Fa eccezione Pietra Ligure, che ha chiesto modifiche sostanziali al progetto e ha persino messo in discussione l’utilità della nuova fermata prevista al confine con Tovo e Giustenice: una stazione inutile, piazzata in mezzo al nulla, ma con un impatto enorme in termini di opere accessorie, strade, parcheggi, sbancamenti.
Cantieri eterni e montagne bucate
Chi ha memoria dei cantieri del raddoppio tra Varazze e Finale sa bene di cosa si parla: anni di scavi, camion, polveri, rumore, vibrazioni, discariche temporanee trasformate in permanenti, promesse di ripristino mai mantenute.
Il tratto Finale-Andora rischia di essere anche peggio. Si parla di decine di chilometri di gallerie, milioni di metri cubi di materiale da smaltire, nuove strade di servizio nell’entroterra, aree di deposito che diventano cicatrici permanenti sul paesaggio.
In una Liguria già devastata da frane, alluvioni e consumo di suolo, l’idea di “bucare” montagne carsiche, intercettare falde e alterare equilibri geologici millenari non sembra esattamente una strategia prudente.
Patrimonio sacrificabile
Il Wwf lo dice da anni: lungo il tracciato a monte si trovano siti archeologici, grotte preistoriche, insediamenti romani, chiese medievali, ville storiche, paesaggi agricoli di pregio. Un patrimonio che ufficialmente viene elencato nei documenti preliminari, ma poi scompare magicamente quando si entra nella fase operativa.
È la solita logica delle grandi opere: tutto è sacrificabile in nome della “velocità”, anche se poi i treni regionali continuano ad accumulare ritardi e il trasporto merci su rotaia resta marginale.
Ma serve davvero?
Ed è qui la domanda più scomoda, quella che nessuno ama fare: serve davvero questo raddoppio?
Perché se l’obiettivo è migliorare il servizio ai pendolari, basterebbero investimenti sulla linea esistente, sul materiale rotabile, sulle coincidenze. Se l’obiettivo è il trasporto merci, allora il problema non è la costa ma i collegamenti con i porti e l’entroterra produttivo. Se l’obiettivo è “fare girare soldi”, allora il discorso cambia, ma almeno si abbia il coraggio di dirlo.

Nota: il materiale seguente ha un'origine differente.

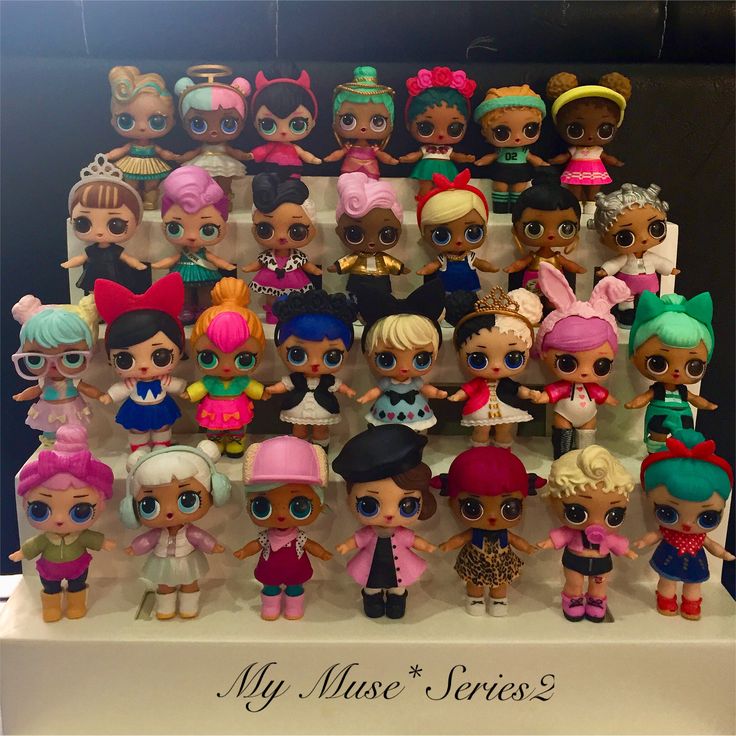 Image resolution: width=736 pixels, height=736 pixels. I want to click on dolls with blonde hair, so click(63, 325), click(162, 466), click(592, 477), click(509, 347), click(411, 338), click(439, 238), click(145, 105), click(520, 112).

In un’epoca in cui si parla continuamente di transizione ecologica, tutela del territorio e stop al consumo di suolo, il raddoppio a monte tra Finale e Andora sembra l’ennesimo progetto figlio del Novecento: gigantesco, costoso, impattante e deciso senza un vero confronto pubblico.
La grande opera invisibile
Forse il problema più grave non è nemmeno l’opera in sé, ma il metodo. Un progetto atteso da decenni, miliardario, capace di cambiare per sempre il volto del Ponente ligure, non è mai stato spiegato seriamente ai cittadini. Nessun vero dibattito pubblico, nessun referendum consultivo, nessuna assemblea diffusa.
Solo documenti tecnici, conferenze dei servizi e comunicati rassicuranti. Finché non arrivano i cantieri. E a quel punto è sempre troppo tardi.
Il raddoppio della ferrovia rischia così di diventare l’ennesimo esempio di infrastruttura imposta dall’alto: una di quelle opere che si fanno “per il bene di tutti”, ma che i costi – ambientali, sociali, paesaggistici – li fanno pagare sempre agli stessi territori. E agli stessi cittadini.